Par Christian MISSIA DIO le 20 décembre 2019                      Lien  
Cet automne, François Bégaudeau est de retour à la bande dessinée avec un roman graphique intitulé "Une vie de moche", illustré par une toute jeune dessinatrice fraîchement diplômée : Cécile Guillard. Dans ce livre, nous suivons le parcours de Guylaine, une femme complexée par son physique depuis son enfance. Un récit à l'humour doux-amer.

Dans Une vie de moche, vous racontez l’histoire de Guylaine, une femme qui ne se trouve pas belle et qui se victimise... Comment est né ce projet ?

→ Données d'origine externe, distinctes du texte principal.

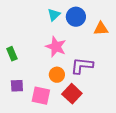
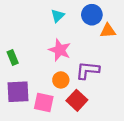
blue circle: (76, 17) -> (92, 15), moved
purple square: (17, 86) -> (18, 92), size x1.6

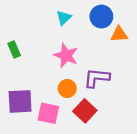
green rectangle: (13, 58) -> (14, 50), moved

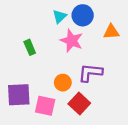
blue circle: (101, 17) -> (83, 15), moved
green rectangle: (14, 50) -> (30, 47), moved
pink star: (66, 55) -> (72, 41), moved

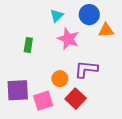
blue circle: (83, 15) -> (89, 15), moved
green rectangle: (30, 47) -> (28, 45), turned 32
pink square: (45, 106) -> (43, 101), turned -30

François Bégaudeau : J’avais envie de traiter cet aspect là de la vie. J’aime bien partir de l’unité individuelle. Le gens sont confrontés à des difficultés de la vie. Parmi ces difficultés, il y a celle-là. Elle est, en général, assez peu nommée. C’est marrant comme constat car la beauté et la laideur sont pourtant des sujets centraux dans nos vies, par rapport à ce que l’on aime ou déteste, alors qu’elles sont si rarement traitées dans l’art. Les notions de beauté et de laideur sont très importantes dans nos vies, qu’on le veuille ou non, qu’on les subisse ou pas. Mais paradoxalement, nous représentons très peu ces questions, contrairement à la place que nous faisons à l’amour, qui est surreprésentée selon moi. On représente très peu l’amour sous l’angle de : “tu es beau, je suis laide” ou inversement.

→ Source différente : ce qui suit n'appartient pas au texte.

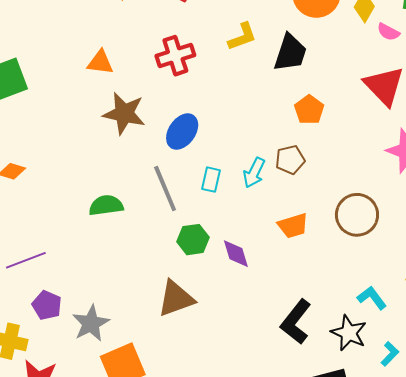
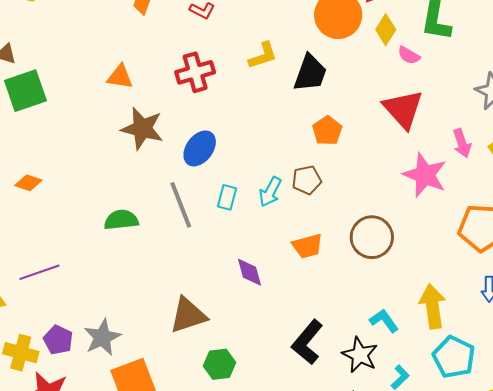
green hexagon: (193, 240) -> (219, 364), moved
purple pentagon: (47, 305) -> (58, 340), moved

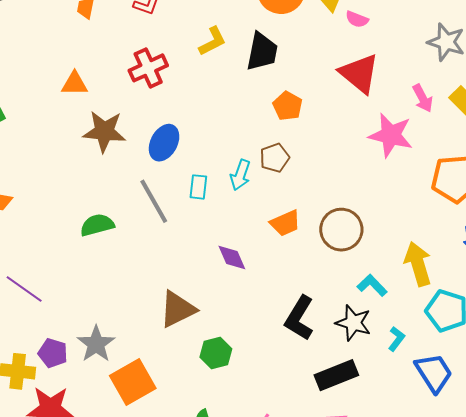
brown circle: (372, 237) -> (341, 230), moved
purple line: (39, 272) -> (24, 289), turned 63

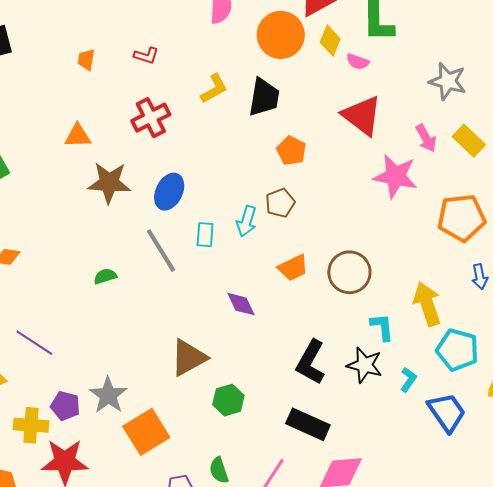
green semicircle: (97, 225) -> (105, 276), size x0.7
cyan L-shape: (372, 285) -> (382, 327), turned 40
black rectangle: (336, 375) -> (308, 424), moved, turned 48

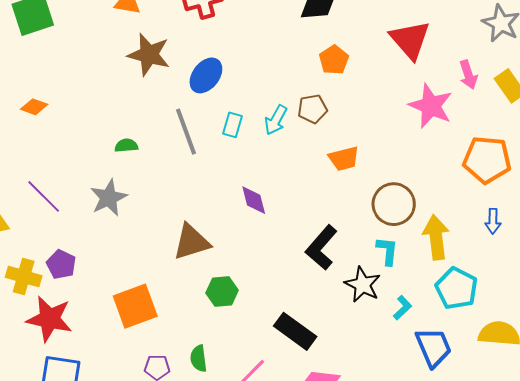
orange trapezoid: (293, 268) -> (344, 159), moved
brown circle: (349, 272) -> (394, 204), moved
black L-shape: (311, 362) -> (321, 248), moved
gray star: (108, 395) -> (109, 198), moved

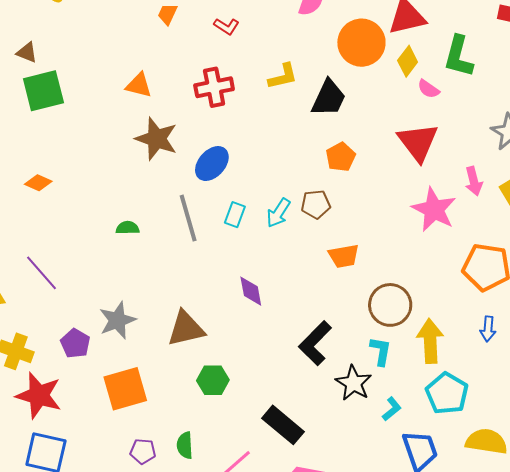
gray star: (109, 198) -> (117, 320), moved
purple pentagon: (61, 264) -> (75, 343), moved

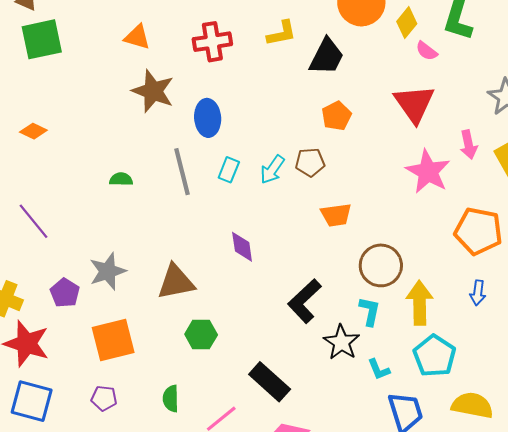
blue ellipse: (212, 164) -> (208, 118), turned -48
cyan L-shape: (392, 409) -> (379, 369), turned 105
purple pentagon: (143, 451) -> (104, 398), moved

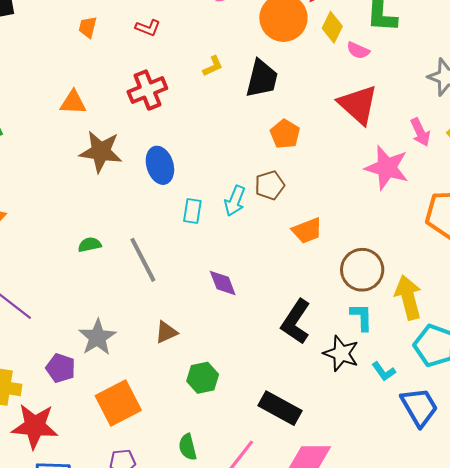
yellow L-shape: (282, 33) -> (213, 66), size x0.7
gray line: (182, 172) -> (143, 260), moved
brown triangle: (176, 282) -> (166, 332), size x0.6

Vous dites dans l’album : “une femme telle que Catherine Deneuve ne peut se permettre d’être drôle car l’humour c’est pour les moches”. Je me souviens pourtant qu’elle a joué dans des comédies telles que Potiche où elle tourne son image en ridicule. Vous allez me dire qu’elle l’a fait à plus de 60 ans. Mais je pourrais aussi donner d’autres exemples tels que Priscilla Presley (la veuve d’Elvis) qui a joué dans les comédies The Naked Gun (Y a-t-il un flic pour...) avec l’humoriste Leslie Nielsen. Ces films proposaient un humour bas du front. Pensez-vous vraiment qu’une belle femme refuserait de faire de l’humour ou de se tourner volontairement en dérision ?

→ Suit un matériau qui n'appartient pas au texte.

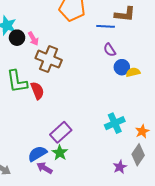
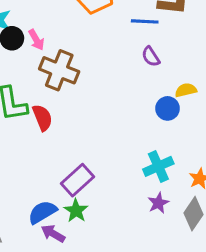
blue circle: (122, 67) -> (168, 108), moved
purple star: (120, 167) -> (158, 203), moved

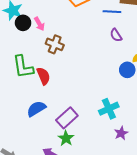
brown cross: (59, 70) -> (55, 44), size x0.7
cyan cross: (158, 166) -> (109, 109), moved
blue semicircle: (42, 212) -> (36, 109), moved

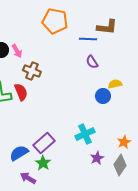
red semicircle: (43, 76) -> (21, 92), moved
blue semicircle: (36, 109) -> (19, 153), moved

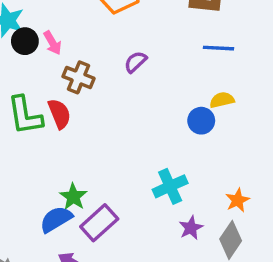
blue line: (88, 39) -> (219, 48), moved
purple semicircle: (92, 62) -> (136, 62), moved, turned 80
purple rectangle: (44, 143) -> (99, 223), moved
green star: (43, 163) -> (73, 197), moved

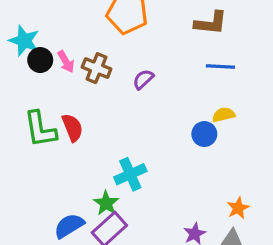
brown cross: (78, 77) -> (97, 68), moved
cyan cross: (170, 186) -> (130, 174), moved
green star: (73, 197) -> (106, 203), moved

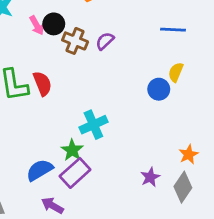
black circle: (40, 60) -> (54, 24), moved
brown cross: (97, 68) -> (75, 41), moved
yellow semicircle: (224, 115) -> (176, 72), turned -54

François Bégaudeau : Bon, il y a beaucoup de choses à dire... À part être la femme d’Elvis, Priscilla Presley n’a, à ma connaissance, aucun talent reconnu. Donc, ce n’est pas une femme qui prenait un risque pour son image en jouant dans des comédies.

François Bégaudeau (Une vie de moche) :"L'enfance est une période de la vie qui est à haute tension émotionnelle"
Cécile Guillard et François Bégaudeau
Photo © Christian Missia Dio

Je pourrais citer un autre exemple tel que celui de la comédienne Jennifer Aniston ?

François Bégaudeau : (Il réfléchit)... Après, il faudrait voir d’autres critères. Par exemple, est-ce que Catherine Deneuve a fait des comédies avant ses 40 ans ? Il n’y en n’a pas. Elle a fait certes des films légers mais pas des comédies. Je veux dire que je ne crois pas que l’humour et la beauté soient incompatibles, c’est plutôt la bouffonnerie que je pointe du doigt. Notre héroïne est bouffonne. Et la bouffonnerie enlaidit. Et sur ce point là, je ne connais pas beaucoup de femmes très jolies qui s’enlaidissent volontairement à cause de leur bouffonnerie. La beauté vous enjoint d’une certaine manière à vous tenir. À l’instar du dicton “noblesse oblige”, on pourrait aussi dire “beauté oblige”. Et ça c’est le carcan des belles qui est évoqué à la fin de l’album. C’est un peu le souci des filles à la Kate Middleton, elles sont toujours un peu figées, il faut toujours qu’elles se tiennent, quoi. Je voulais finir là dessus avec cette réflexion un peu humoristique.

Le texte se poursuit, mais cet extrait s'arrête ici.